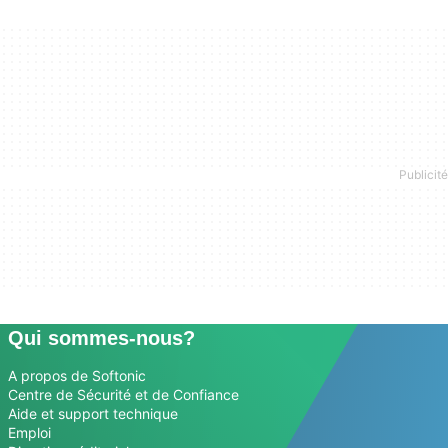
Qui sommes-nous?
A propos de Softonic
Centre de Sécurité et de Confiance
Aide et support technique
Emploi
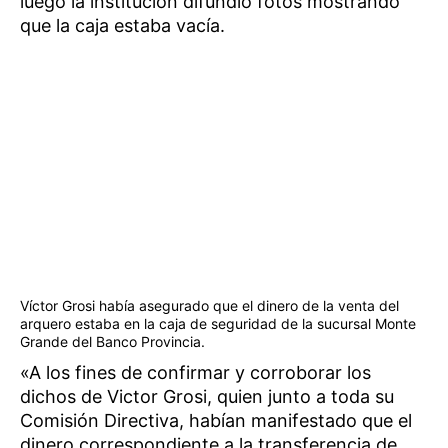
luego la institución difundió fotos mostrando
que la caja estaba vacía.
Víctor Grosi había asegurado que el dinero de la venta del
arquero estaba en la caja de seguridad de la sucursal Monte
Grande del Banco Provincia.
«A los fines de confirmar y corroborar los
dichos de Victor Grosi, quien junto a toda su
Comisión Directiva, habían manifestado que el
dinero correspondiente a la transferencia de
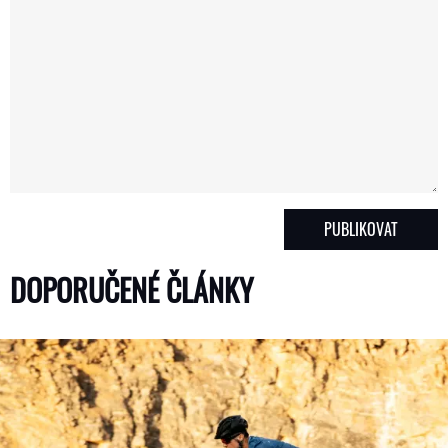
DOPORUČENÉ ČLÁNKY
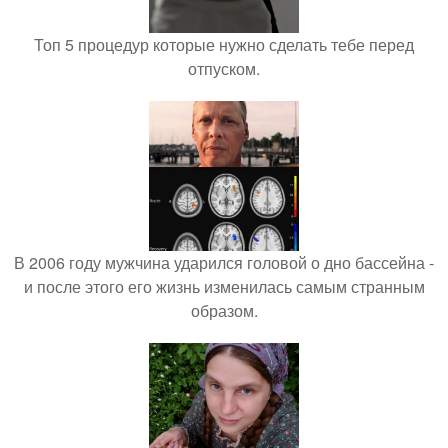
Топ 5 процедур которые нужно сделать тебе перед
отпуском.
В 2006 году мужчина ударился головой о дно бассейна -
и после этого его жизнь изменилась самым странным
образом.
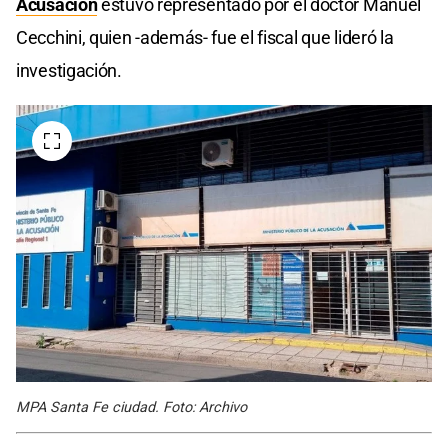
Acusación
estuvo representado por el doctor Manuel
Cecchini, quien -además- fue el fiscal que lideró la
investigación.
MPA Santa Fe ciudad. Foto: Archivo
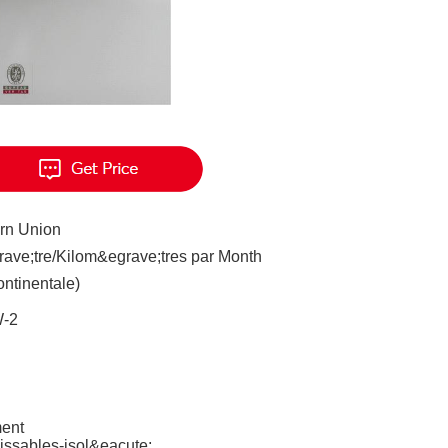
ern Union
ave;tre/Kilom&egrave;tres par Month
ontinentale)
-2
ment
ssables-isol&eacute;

* * *

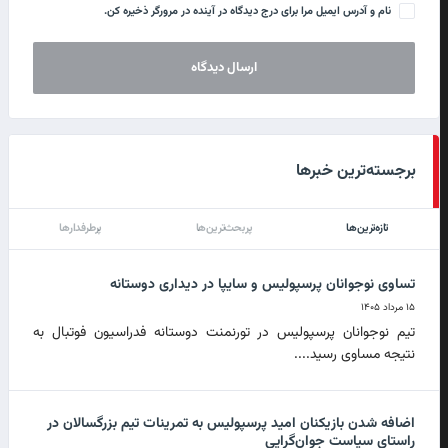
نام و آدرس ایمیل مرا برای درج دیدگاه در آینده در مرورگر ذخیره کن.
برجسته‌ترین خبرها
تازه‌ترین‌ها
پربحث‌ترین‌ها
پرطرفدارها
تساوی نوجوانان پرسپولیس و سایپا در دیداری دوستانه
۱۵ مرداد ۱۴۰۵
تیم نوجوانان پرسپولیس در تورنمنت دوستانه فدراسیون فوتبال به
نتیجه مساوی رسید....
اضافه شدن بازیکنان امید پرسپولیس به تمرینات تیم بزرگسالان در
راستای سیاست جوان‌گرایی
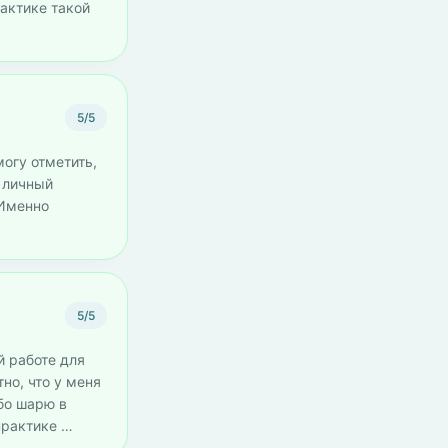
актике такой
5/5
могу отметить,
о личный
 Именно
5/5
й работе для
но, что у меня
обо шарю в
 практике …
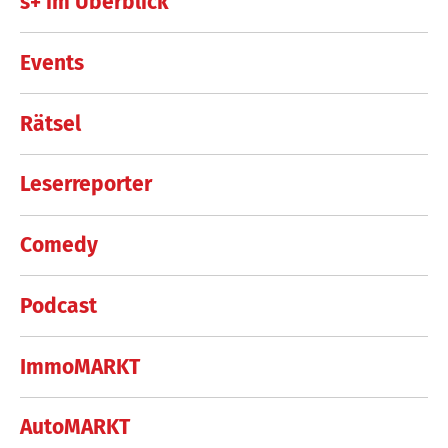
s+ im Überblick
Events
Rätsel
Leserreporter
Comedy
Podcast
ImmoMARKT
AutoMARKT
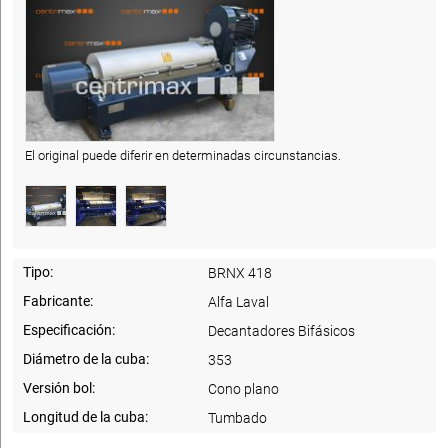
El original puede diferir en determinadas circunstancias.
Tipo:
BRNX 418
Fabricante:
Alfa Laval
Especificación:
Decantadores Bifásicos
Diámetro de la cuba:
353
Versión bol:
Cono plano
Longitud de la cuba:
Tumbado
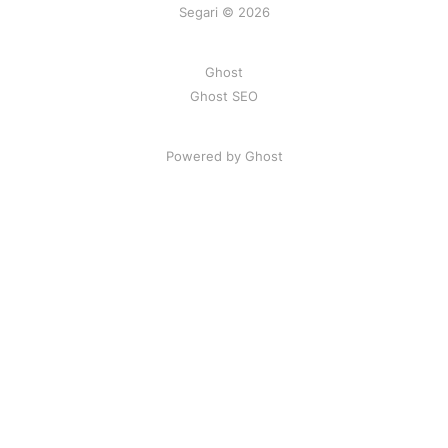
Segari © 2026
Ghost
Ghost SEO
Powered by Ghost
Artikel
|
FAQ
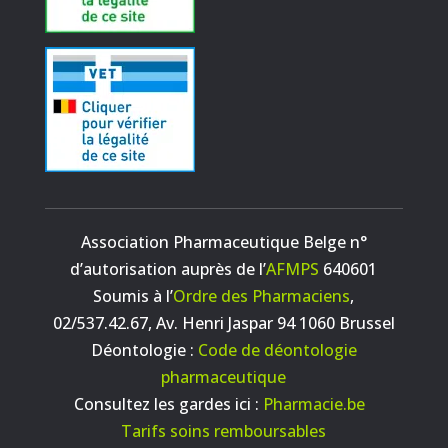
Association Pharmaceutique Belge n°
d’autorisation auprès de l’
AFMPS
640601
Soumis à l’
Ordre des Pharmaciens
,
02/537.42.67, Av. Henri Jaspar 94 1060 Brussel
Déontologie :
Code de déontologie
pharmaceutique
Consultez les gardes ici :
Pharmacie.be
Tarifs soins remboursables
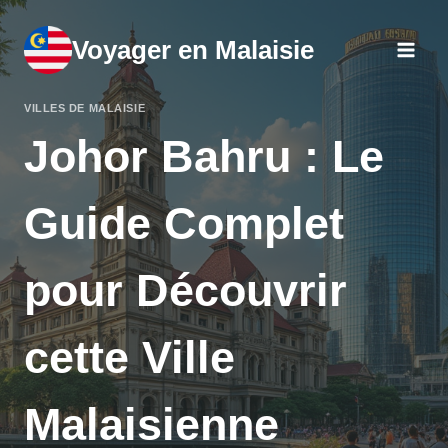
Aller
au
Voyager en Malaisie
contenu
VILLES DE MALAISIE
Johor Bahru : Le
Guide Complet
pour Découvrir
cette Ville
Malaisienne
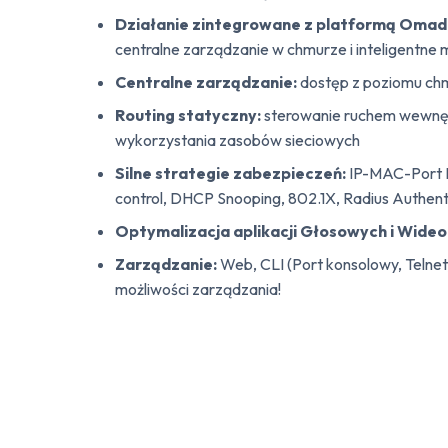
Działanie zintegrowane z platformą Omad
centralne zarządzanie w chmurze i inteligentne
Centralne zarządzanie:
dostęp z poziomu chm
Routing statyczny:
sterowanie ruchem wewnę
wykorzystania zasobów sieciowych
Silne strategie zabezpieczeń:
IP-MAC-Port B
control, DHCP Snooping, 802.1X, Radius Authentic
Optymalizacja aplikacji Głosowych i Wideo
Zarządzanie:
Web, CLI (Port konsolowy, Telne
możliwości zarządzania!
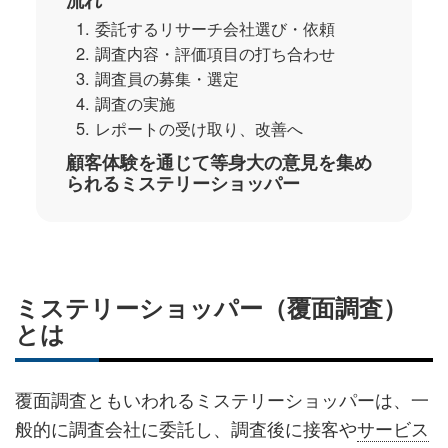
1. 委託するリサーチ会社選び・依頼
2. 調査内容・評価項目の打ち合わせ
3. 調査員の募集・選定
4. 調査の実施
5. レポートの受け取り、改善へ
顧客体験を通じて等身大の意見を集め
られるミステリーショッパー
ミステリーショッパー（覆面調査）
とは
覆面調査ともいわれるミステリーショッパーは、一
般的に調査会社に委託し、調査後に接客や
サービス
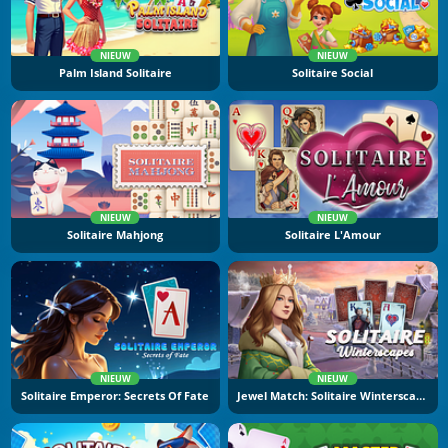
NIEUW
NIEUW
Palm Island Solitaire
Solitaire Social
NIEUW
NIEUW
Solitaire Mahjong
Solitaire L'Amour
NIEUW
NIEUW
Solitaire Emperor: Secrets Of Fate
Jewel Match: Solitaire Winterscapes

* * *

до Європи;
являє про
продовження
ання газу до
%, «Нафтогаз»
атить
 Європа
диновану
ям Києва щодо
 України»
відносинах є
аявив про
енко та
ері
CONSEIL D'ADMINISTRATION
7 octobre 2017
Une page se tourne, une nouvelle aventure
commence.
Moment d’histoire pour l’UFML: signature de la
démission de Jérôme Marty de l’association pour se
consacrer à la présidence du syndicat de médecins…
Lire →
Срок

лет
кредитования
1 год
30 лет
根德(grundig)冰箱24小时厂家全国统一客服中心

(What this task involves) Write out again exactly the lines above from the one with "Qui sommes-nous?" through the one with "arquero estaba en", adding no other lines and no pictures.

(Answer space)
Qui sommes-nous?
A propos de Softonic
Centre de Sécurité et de Confiance
Aide et support technique
Emploi
luego la institución difundió fotos mostrando
que la caja estaba vacía.
Víctor Grosi había asegurado que el dinero de la venta del
arquero estaba en la caja de seguridad de la sucursal Monte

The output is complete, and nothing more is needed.